(Dataset extract begins)

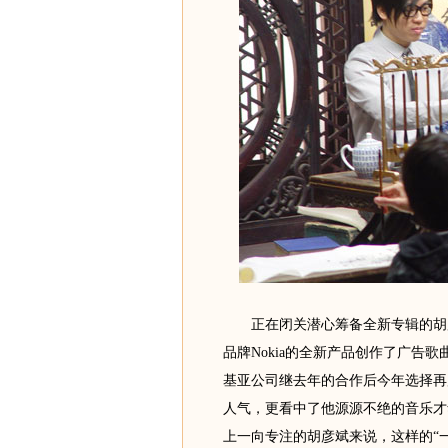
正在闭关潜心筹备全新专辑的胡彦
品牌Nokia的全新产品创作了广告
基亚公司继去年的合作后今年选择再
人气，更看中了他源源不绝的音乐才
上一向专注的胡彦斌来说，这样的“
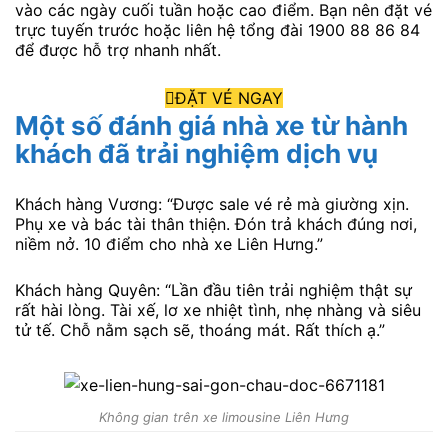
vào các ngày cuối tuần hoặc cao điểm. Bạn nên đặt vé
trực tuyến trước hoặc liên hệ tổng đài 1900 88 86 84
để được hỗ trợ nhanh nhất.
ĐẶT VÉ NGAY
Một số đánh giá nhà xe từ hành
khách đã trải nghiệm dịch vụ
Khách hàng Vương: “Được sale vé rẻ mà giường xịn.
Phụ xe và bác tài thân thiện. Đón trả khách đúng nơi,
niềm nở. 10 điểm cho nhà xe Liên Hưng.”
Khách hàng Quyên: “Lần đầu tiên trải nghiệm thật sự
rất hài lòng. Tài xế, lơ xe nhiệt tình, nhẹ nhàng và siêu
tử tế. Chỗ nằm sạch sẽ, thoáng mát. Rất thích ạ.”
Không gian trên xe limousine Liên Hưng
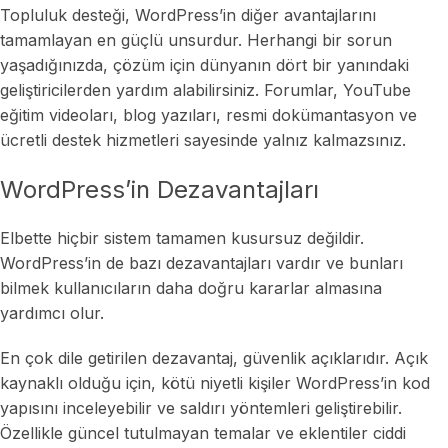
Topluluk desteği, WordPress’in diğer avantajlarını
tamamlayan en güçlü unsurdur. Herhangi bir sorun
yaşadığınızda, çözüm için dünyanın dört bir yanındaki
geliştiricilerden yardım alabilirsiniz. Forumlar, YouTube
eğitim videoları, blog yazıları, resmi dokümantasyon ve
ücretli destek hizmetleri sayesinde yalnız kalmazsınız.
WordPress’in Dezavantajları
Elbette hiçbir sistem tamamen kusursuz değildir.
WordPress’in de bazı dezavantajları vardır ve bunları
bilmek kullanıcıların daha doğru kararlar almasına
yardımcı olur.
En çok dile getirilen dezavantaj, güvenlik açıklarıdır. Açık
kaynaklı olduğu için, kötü niyetli kişiler WordPress’in kod
yapısını inceleyebilir ve saldırı yöntemleri geliştirebilir.
Özellikle güncel tutulmayan temalar ve eklentiler ciddi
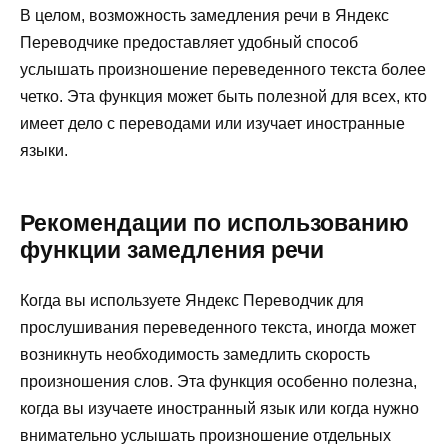
В целом, возможность замедления речи в Яндекс
Переводчике предоставляет удобный способ
услышать произношение переведенного текста более
четко. Эта функция может быть полезной для всех, кто
имеет дело с переводами или изучает иностранные
языки.
Рекомендации по использованию
функции замедления речи
Когда вы используете Яндекс Переводчик для
прослушивания переведенного текста, иногда может
возникнуть необходимость замедлить скорость
произношения слов. Эта функция особенно полезна,
когда вы изучаете иностранный язык или когда нужно
внимательно услышать произношение отдельных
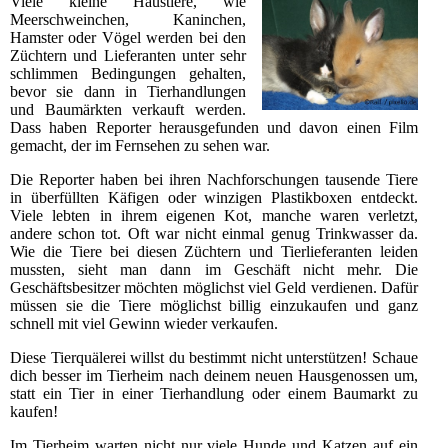
Viele kleine Haustiere, wie
Meerschweinchen, Kaninchen,
Hamster oder Vögel werden bei den
Züchtern und Lieferanten unter sehr
schlimmen Bedingungen gehalten,
bevor sie dann in Tierhandlungen
und Baumärkten verkauft werden.
Dass haben Reporter herausgefunden und davon einen Film
gemacht, der im Fernsehen zu sehen war.
Die Reporter haben bei ihren Nachforschungen tausende Tiere
in überfüllten Käfigen oder winzigen Plastikboxen entdeckt.
Viele lebten in ihrem eigenen Kot, manche waren verletzt,
andere schon tot. Oft war nicht einmal genug Trinkwasser da.
Wie die Tiere bei diesen Züchtern und Tierlieferanten leiden
mussten, sieht man dann im Geschäft nicht mehr. Die
Geschäftsbesitzer möchten möglichst viel Geld verdienen. Dafür
müssen sie die Tiere möglichst billig einzukaufen und ganz
schnell mit viel Gewinn wieder verkaufen.
Diese Tierquälerei willst du bestimmt nicht unterstützen! Schaue
dich besser im Tierheim nach deinem neuen Hausgenossen um,
statt ein Tier in einer Tierhandlung oder einem Baumarkt zu
kaufen!
Im Tierheim warten nicht nur viele Hunde und Katzen auf ein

(Dataset extract ends)

→ **What you are asked to do**
Looking at the data above, show all lines where the word "Tierheim" occurs.

→ **Task solution**
dich besser im Tierheim nach deinem neuen Hausgenossen um,
Im Tierheim warten nicht nur viele Hunde und Katzen auf ein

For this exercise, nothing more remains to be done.